Second, enter the negotiation process with a strong understanding of your organization’s needs. Healthcare vendors have a suite of products, including technology platforms and operational and/or clinical services, that may not all align with your organization’s requirements. As a health system, we traditionally deliver the clinical services in our partnerships, so it’s critical for both parties to be aligned on the goals of the collaboration, not just the available capabilities. Awareness of a vendor’s current and future product suite and transparent conversations about possible expansion or growth can help systems select the right partner.

Finally, remember that people make or break a deal. Working with trustworthy, aligned and mission-driven teams is the cornerstone of a successful partnership. This includes understanding the implementation support your team will receive after the vendor's sales team has completed the negotiation. You should expect a transparent and constructive negotiation process built on realistic expectations, accurate documentation and ongoing support pre- and post-implementation.

James Forrester, MS. Vice president of information technology and chief technology officer at University of Rochester (N.Y.) Medical Center: We have seen significant increases in technology vendor costs over the last several years with the transition to SaaS and subscription models. These costs are predominantly based on linear models of volumes such as active customers, ambulatory visits, acquired studies, etc. The new financial reality in healthcare, however, is that volumes no longer translate to net revenue. In short, current vendor cost models are not sustainable for healthcare. It is necessary to negotiate cost escalation clauses into contracts that plateau or taper costs. As healthcare is under pressure to bend the cost curve, our supporting technology companies must also bend the curve. While standardization and consolidation helps drive down technical debt and associated costs, consolidation without planning puts health systems at significant risk of uncontrollable costs. This is especially true with application platforms which offer many benefits but also put health systems in the position of reduced leverage due to single vendor consolidation.

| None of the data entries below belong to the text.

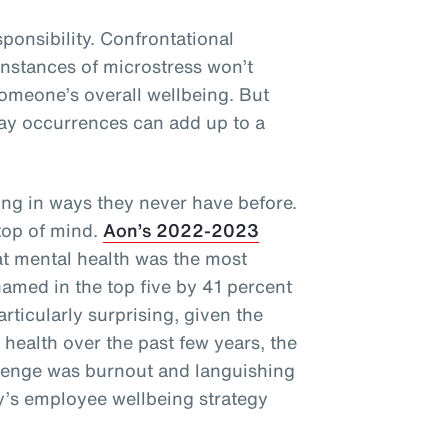
sponsibility. Confrontational
 instances of microstress won’t
omeone’s overall wellbeing. But
ay occurrences can add up to a
ng in ways they never have before.
 top of mind.
Aon’s 2022-2023
t mental health was the most
named in the top five by 41 percent
articularly surprising, given the
health over the past few years, the
llenge was burnout and languishing
’s employee wellbeing strategy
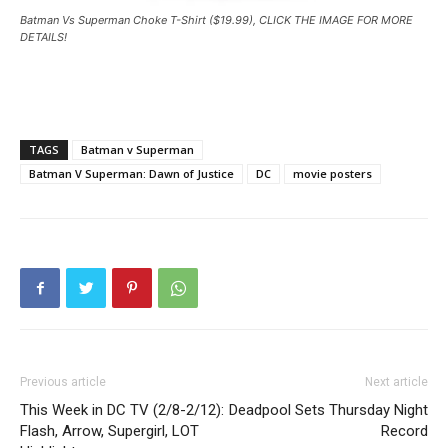
Batman Vs Superman Choke T-Shirt ($19.99), CLICK THE IMAGE FOR MORE
DETAILS!
TAGS
Batman v Superman
Batman V Superman: Dawn of Justice
DC
movie posters
Previous article
Next article
This Week in DC TV (2/8-2/12):
Deadpool Sets Thursday Night
Flash, Arrow, Supergirl, LOT
Record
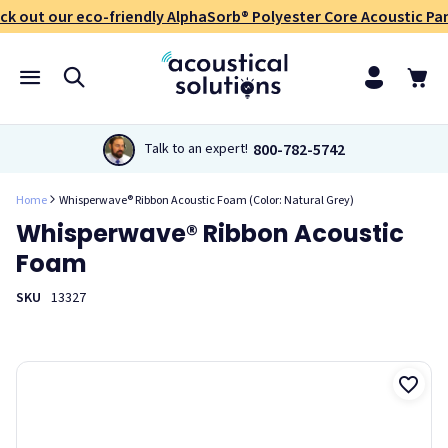
ck out our eco-friendly AlphaSorb® Polyester Core Acoustic Pan
800-782-5742
Talk to an expert!
Home
Whisperwave® Ribbon Acoustic Foam (Color: Natural Grey)
Whisperwave® Ribbon Acoustic
Foam
SKU
13327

Stephen DelRossi, MSA. CFO and interim CEO at Northern Inyo Healthcare District (Bishop, Calif.): To negotiate deals, the following must be accomplished: The organization must understand their needs – sounds easy enough, but I can assure you this is a huge misstep that I am now correcting. The organization must do an analysis to determine stated goals can be met and at what price point. The organization must understand exactly what they need – again, sounds easy enough but I have seen this error in four out of eight hospitals. Once the organization knows what they need and the price point at which they are willing to negotiate, the rest is pretty easy: if management is comfortable, they can enter into negotiations; if they are not less experienced, they can hire a negotiator. I use a negotiator for payer reimbursement, but require my team to negotiate under my purview. We also negotiate with multiple companies and let them know that their competitors are lower, thus if they want the contract, they have to lower their price. I always have a price point in mind as we have already completed the analysis. Let me give you an example: the state Health Exchange Information services is seeking to add all hospitals in the state of California for data sharing. HEI offered a grant of $30 thousand, which was about half the total cost. I absolutely refused to enroll. After more than a half dozen calls or messages from them, they finally agreed to provide the service at no cost. Have a price point and hold steadfast.